Right Place, Right Time, Right Skills

When I took my initial Emergency Medical Technician training, the textbook section relating to dive accidents read something like this: “Scuba diving injuries are a special topic and will be covered in other courses. Call Divers Alert Network® at 919-684-9111 for assistance in a scuba diving emergency.”

I never planned to be involved in any scuba diving injuries, but it was reassuring to know that there was help if I ever needed it. Years later I found myself a newly certified scuba diver and wondered if maybe I had been wrong about never having to treat a dive injury.

I read up on diving emergencies and even took the DAN Oxygen First Aid for Scuba Diving Injuries course. Not until 2004, as a member of a public safety dive team, did I realize that I needed even more training. At about the same time, DAN announced the Diving Medical Technician (DMT) course. I enrolled immediately.

Right after the class I saw that a scuba resort near my home needed EMTs. Armed with my DMT training, I applied for and got a job on the lake safety staff.

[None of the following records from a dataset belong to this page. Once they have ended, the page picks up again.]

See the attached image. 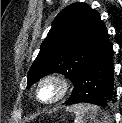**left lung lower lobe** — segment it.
<instances>
[{"mask_svg":"<svg viewBox=\"0 0 122 123\" xmlns=\"http://www.w3.org/2000/svg\"><path fill=\"white\" fill-rule=\"evenodd\" d=\"M74 83L66 105L85 102L104 106L113 100V48L109 39L86 63Z\"/></svg>","mask_w":122,"mask_h":123,"instance_id":"1","label":"left lung lower lobe"}]
</instances>
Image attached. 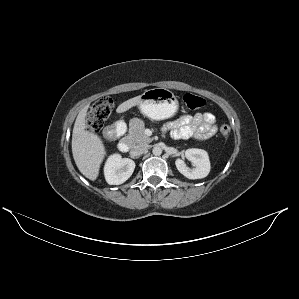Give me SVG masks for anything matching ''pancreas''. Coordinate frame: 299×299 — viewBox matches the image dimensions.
I'll use <instances>...</instances> for the list:
<instances>
[{"instance_id":"pancreas-1","label":"pancreas","mask_w":299,"mask_h":299,"mask_svg":"<svg viewBox=\"0 0 299 299\" xmlns=\"http://www.w3.org/2000/svg\"><path fill=\"white\" fill-rule=\"evenodd\" d=\"M145 125L143 122L135 124L133 121L130 123L129 140L134 144H148L152 142V139L145 135Z\"/></svg>"}]
</instances>
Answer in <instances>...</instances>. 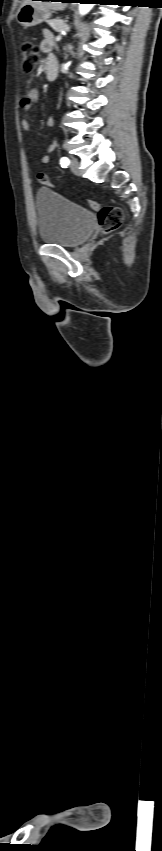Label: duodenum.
<instances>
[{"instance_id": "duodenum-1", "label": "duodenum", "mask_w": 162, "mask_h": 851, "mask_svg": "<svg viewBox=\"0 0 162 851\" xmlns=\"http://www.w3.org/2000/svg\"><path fill=\"white\" fill-rule=\"evenodd\" d=\"M45 72L47 79L49 81H54L58 75V62L55 58H48L46 60Z\"/></svg>"}]
</instances>
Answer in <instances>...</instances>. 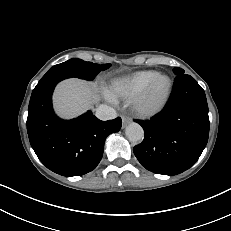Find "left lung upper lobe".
I'll return each instance as SVG.
<instances>
[{
  "instance_id": "obj_1",
  "label": "left lung upper lobe",
  "mask_w": 231,
  "mask_h": 231,
  "mask_svg": "<svg viewBox=\"0 0 231 231\" xmlns=\"http://www.w3.org/2000/svg\"><path fill=\"white\" fill-rule=\"evenodd\" d=\"M173 72L175 73V75H183L184 74V70L181 68H174Z\"/></svg>"
}]
</instances>
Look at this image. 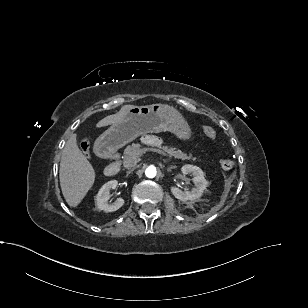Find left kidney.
<instances>
[{"mask_svg":"<svg viewBox=\"0 0 308 308\" xmlns=\"http://www.w3.org/2000/svg\"><path fill=\"white\" fill-rule=\"evenodd\" d=\"M181 171L184 175H193L192 180L194 186L192 187L191 191H182L178 187L172 186L171 193L175 196V198L183 202L194 201L201 197L208 184L204 177V172L199 167L189 164L182 166Z\"/></svg>","mask_w":308,"mask_h":308,"instance_id":"left-kidney-1","label":"left kidney"}]
</instances>
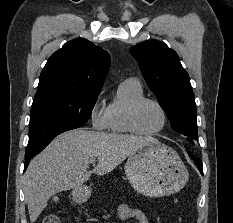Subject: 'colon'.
Returning <instances> with one entry per match:
<instances>
[{
    "instance_id": "1",
    "label": "colon",
    "mask_w": 233,
    "mask_h": 223,
    "mask_svg": "<svg viewBox=\"0 0 233 223\" xmlns=\"http://www.w3.org/2000/svg\"><path fill=\"white\" fill-rule=\"evenodd\" d=\"M43 223H60V219L55 213H50L44 218Z\"/></svg>"
}]
</instances>
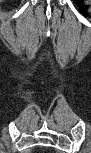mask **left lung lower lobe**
Segmentation results:
<instances>
[{
    "label": "left lung lower lobe",
    "mask_w": 91,
    "mask_h": 153,
    "mask_svg": "<svg viewBox=\"0 0 91 153\" xmlns=\"http://www.w3.org/2000/svg\"><path fill=\"white\" fill-rule=\"evenodd\" d=\"M75 3H77L80 8H82V0H74Z\"/></svg>",
    "instance_id": "left-lung-lower-lobe-1"
}]
</instances>
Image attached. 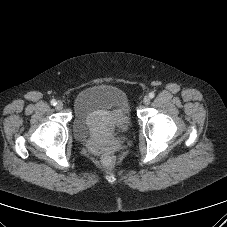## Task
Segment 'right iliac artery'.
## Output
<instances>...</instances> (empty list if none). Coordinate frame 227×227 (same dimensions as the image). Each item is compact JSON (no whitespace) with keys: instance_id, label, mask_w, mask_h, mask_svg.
<instances>
[{"instance_id":"right-iliac-artery-1","label":"right iliac artery","mask_w":227,"mask_h":227,"mask_svg":"<svg viewBox=\"0 0 227 227\" xmlns=\"http://www.w3.org/2000/svg\"><path fill=\"white\" fill-rule=\"evenodd\" d=\"M50 103H51V105H53V106H55V105L57 104V102H56L55 99H52Z\"/></svg>"}]
</instances>
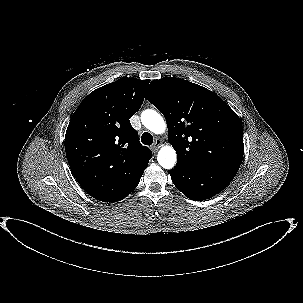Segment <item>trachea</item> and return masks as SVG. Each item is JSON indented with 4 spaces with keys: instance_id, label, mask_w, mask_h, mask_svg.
Instances as JSON below:
<instances>
[{
    "instance_id": "1",
    "label": "trachea",
    "mask_w": 303,
    "mask_h": 303,
    "mask_svg": "<svg viewBox=\"0 0 303 303\" xmlns=\"http://www.w3.org/2000/svg\"><path fill=\"white\" fill-rule=\"evenodd\" d=\"M141 142L144 144V145H152L153 143V136L148 133V132H144L141 136Z\"/></svg>"
}]
</instances>
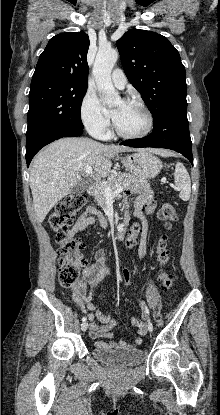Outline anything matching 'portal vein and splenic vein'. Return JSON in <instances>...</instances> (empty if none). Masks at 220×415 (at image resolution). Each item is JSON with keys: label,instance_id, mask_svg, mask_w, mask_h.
<instances>
[{"label": "portal vein and splenic vein", "instance_id": "portal-vein-and-splenic-vein-1", "mask_svg": "<svg viewBox=\"0 0 220 415\" xmlns=\"http://www.w3.org/2000/svg\"><path fill=\"white\" fill-rule=\"evenodd\" d=\"M85 173L88 175H93L92 167L87 166L85 169ZM104 191L106 197H115L117 194L123 191V188L121 186H117L116 189L113 190L109 186L104 185Z\"/></svg>", "mask_w": 220, "mask_h": 415}]
</instances>
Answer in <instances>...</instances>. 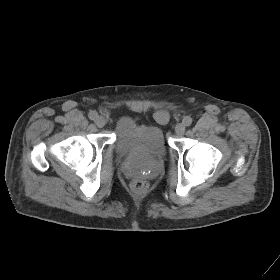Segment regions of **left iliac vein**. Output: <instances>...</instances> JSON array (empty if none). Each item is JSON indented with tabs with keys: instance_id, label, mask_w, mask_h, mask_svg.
Returning <instances> with one entry per match:
<instances>
[{
	"instance_id": "4c4485c4",
	"label": "left iliac vein",
	"mask_w": 280,
	"mask_h": 280,
	"mask_svg": "<svg viewBox=\"0 0 280 280\" xmlns=\"http://www.w3.org/2000/svg\"><path fill=\"white\" fill-rule=\"evenodd\" d=\"M175 132L179 136L183 135L185 133V125L183 123H178L175 126Z\"/></svg>"
}]
</instances>
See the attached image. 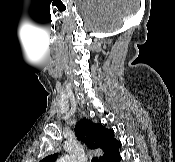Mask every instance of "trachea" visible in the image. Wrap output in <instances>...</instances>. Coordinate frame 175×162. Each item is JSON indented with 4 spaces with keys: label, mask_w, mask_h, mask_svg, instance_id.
<instances>
[{
    "label": "trachea",
    "mask_w": 175,
    "mask_h": 162,
    "mask_svg": "<svg viewBox=\"0 0 175 162\" xmlns=\"http://www.w3.org/2000/svg\"><path fill=\"white\" fill-rule=\"evenodd\" d=\"M91 162H98V158L97 157L92 158Z\"/></svg>",
    "instance_id": "obj_1"
}]
</instances>
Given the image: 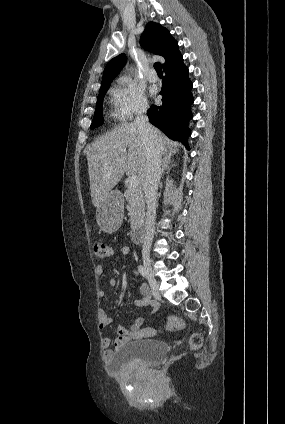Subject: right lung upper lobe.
I'll use <instances>...</instances> for the list:
<instances>
[{
	"label": "right lung upper lobe",
	"mask_w": 285,
	"mask_h": 424,
	"mask_svg": "<svg viewBox=\"0 0 285 424\" xmlns=\"http://www.w3.org/2000/svg\"><path fill=\"white\" fill-rule=\"evenodd\" d=\"M140 44L154 54L164 57L163 69L176 64L182 59L178 50V43L170 32L155 22H149L140 38ZM126 62L125 54H120L111 59L103 73L101 87L110 86V83L118 75Z\"/></svg>",
	"instance_id": "1"
}]
</instances>
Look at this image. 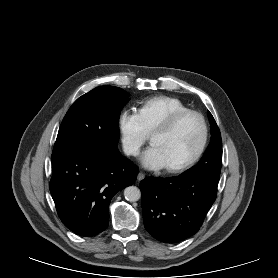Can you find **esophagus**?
I'll return each instance as SVG.
<instances>
[{
    "instance_id": "1",
    "label": "esophagus",
    "mask_w": 278,
    "mask_h": 278,
    "mask_svg": "<svg viewBox=\"0 0 278 278\" xmlns=\"http://www.w3.org/2000/svg\"><path fill=\"white\" fill-rule=\"evenodd\" d=\"M145 178V174L143 172H139L138 175H137V180L138 181H141Z\"/></svg>"
}]
</instances>
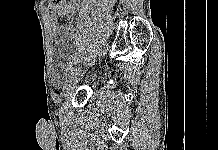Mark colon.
Returning <instances> with one entry per match:
<instances>
[{
    "mask_svg": "<svg viewBox=\"0 0 218 150\" xmlns=\"http://www.w3.org/2000/svg\"><path fill=\"white\" fill-rule=\"evenodd\" d=\"M62 0H50V7L58 5Z\"/></svg>",
    "mask_w": 218,
    "mask_h": 150,
    "instance_id": "colon-1",
    "label": "colon"
}]
</instances>
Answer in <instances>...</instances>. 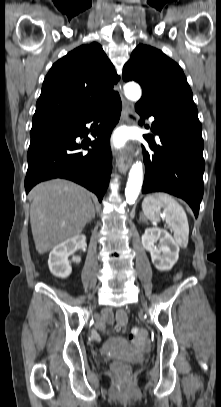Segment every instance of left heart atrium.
<instances>
[{
  "label": "left heart atrium",
  "mask_w": 221,
  "mask_h": 407,
  "mask_svg": "<svg viewBox=\"0 0 221 407\" xmlns=\"http://www.w3.org/2000/svg\"><path fill=\"white\" fill-rule=\"evenodd\" d=\"M126 141V135L122 132L116 134V136L114 137V144L117 147H121Z\"/></svg>",
  "instance_id": "left-heart-atrium-1"
}]
</instances>
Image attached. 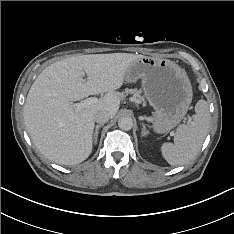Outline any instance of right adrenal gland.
<instances>
[{
  "label": "right adrenal gland",
  "mask_w": 234,
  "mask_h": 234,
  "mask_svg": "<svg viewBox=\"0 0 234 234\" xmlns=\"http://www.w3.org/2000/svg\"><path fill=\"white\" fill-rule=\"evenodd\" d=\"M103 126V124L96 125L95 132H94V143H97L98 139V130Z\"/></svg>",
  "instance_id": "right-adrenal-gland-1"
}]
</instances>
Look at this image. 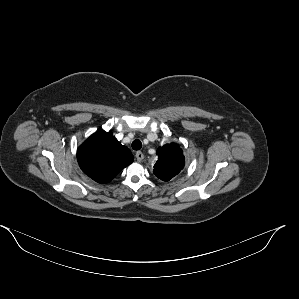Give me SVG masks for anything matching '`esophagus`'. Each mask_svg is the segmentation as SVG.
<instances>
[{
    "mask_svg": "<svg viewBox=\"0 0 299 299\" xmlns=\"http://www.w3.org/2000/svg\"><path fill=\"white\" fill-rule=\"evenodd\" d=\"M135 156L138 162H141L144 158V154L141 151H138Z\"/></svg>",
    "mask_w": 299,
    "mask_h": 299,
    "instance_id": "obj_1",
    "label": "esophagus"
}]
</instances>
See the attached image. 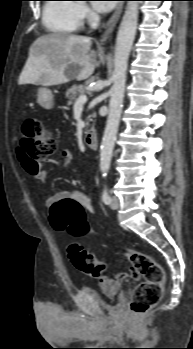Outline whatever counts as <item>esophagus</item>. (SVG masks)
<instances>
[{
  "mask_svg": "<svg viewBox=\"0 0 193 349\" xmlns=\"http://www.w3.org/2000/svg\"><path fill=\"white\" fill-rule=\"evenodd\" d=\"M122 9H123V3L122 1H119V3L116 5V8L113 14L111 15V17L109 18V20L104 26L103 34L100 39L101 44H104L112 36L116 28V25L118 23V20L121 16Z\"/></svg>",
  "mask_w": 193,
  "mask_h": 349,
  "instance_id": "esophagus-1",
  "label": "esophagus"
}]
</instances>
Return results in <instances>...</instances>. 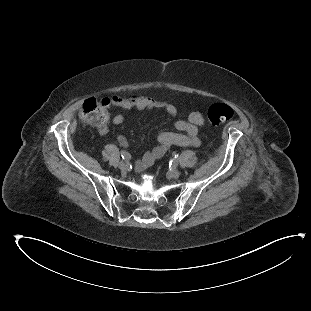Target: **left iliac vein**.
Listing matches in <instances>:
<instances>
[{"label":"left iliac vein","instance_id":"1","mask_svg":"<svg viewBox=\"0 0 311 311\" xmlns=\"http://www.w3.org/2000/svg\"><path fill=\"white\" fill-rule=\"evenodd\" d=\"M169 175L172 178H178L180 176V172L177 169H172L170 170Z\"/></svg>","mask_w":311,"mask_h":311}]
</instances>
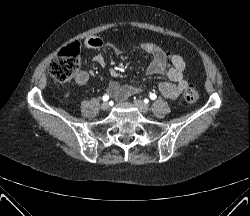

“Don’t worry,” someone volunteered on my first day. “The EMT never does anything.”

I had three patients that day.

I recall another incident that brought training and preparation to the fore. A diver had surfaced and shouted, “I can use some help.” I signed and asked if he was OK. He returned the hand-on-head OK sign.

“What is the problem?” I called out.

“My buddy is on the bottom with no air,” he replied.

I directed some divers on the surface to descend for a quick search, while I radioed the remaining safety staff to begin a rescue. Divers brought the injured diver to the surface and then by boat to the dock where I had set up my equipment. The diver was unresponsive; she had bright pink foam coming from her nose and mouth. After suctioning and positioning her airway, I determined that she was not breathing and began ventilating with a bag-valve mask (BVM) connected to oxygen.

Fortunately, she had a pulse. We inserted a nasal airway. By then the injured diver began to breathe on her own. I timed the BVM ventilations with her own breathing to provide a maximum concentration of oxygen. By the time the ambulance and paramedics arrived, she had opened her eyes and appeared to be in great pain. I transferred care, along with my cell phone number and the DAN emergency phone number, to the paramedics, who took her to the local emergency department. I later learned she was diagnosed and treated for a lung overexpansion injury with a possible arterial gas embolism.

The training I received in the DAN DMT course enabled me to be in the right place at the right time with the proper skills to take control and turn this event from a sure tragedy into a favorable outcome.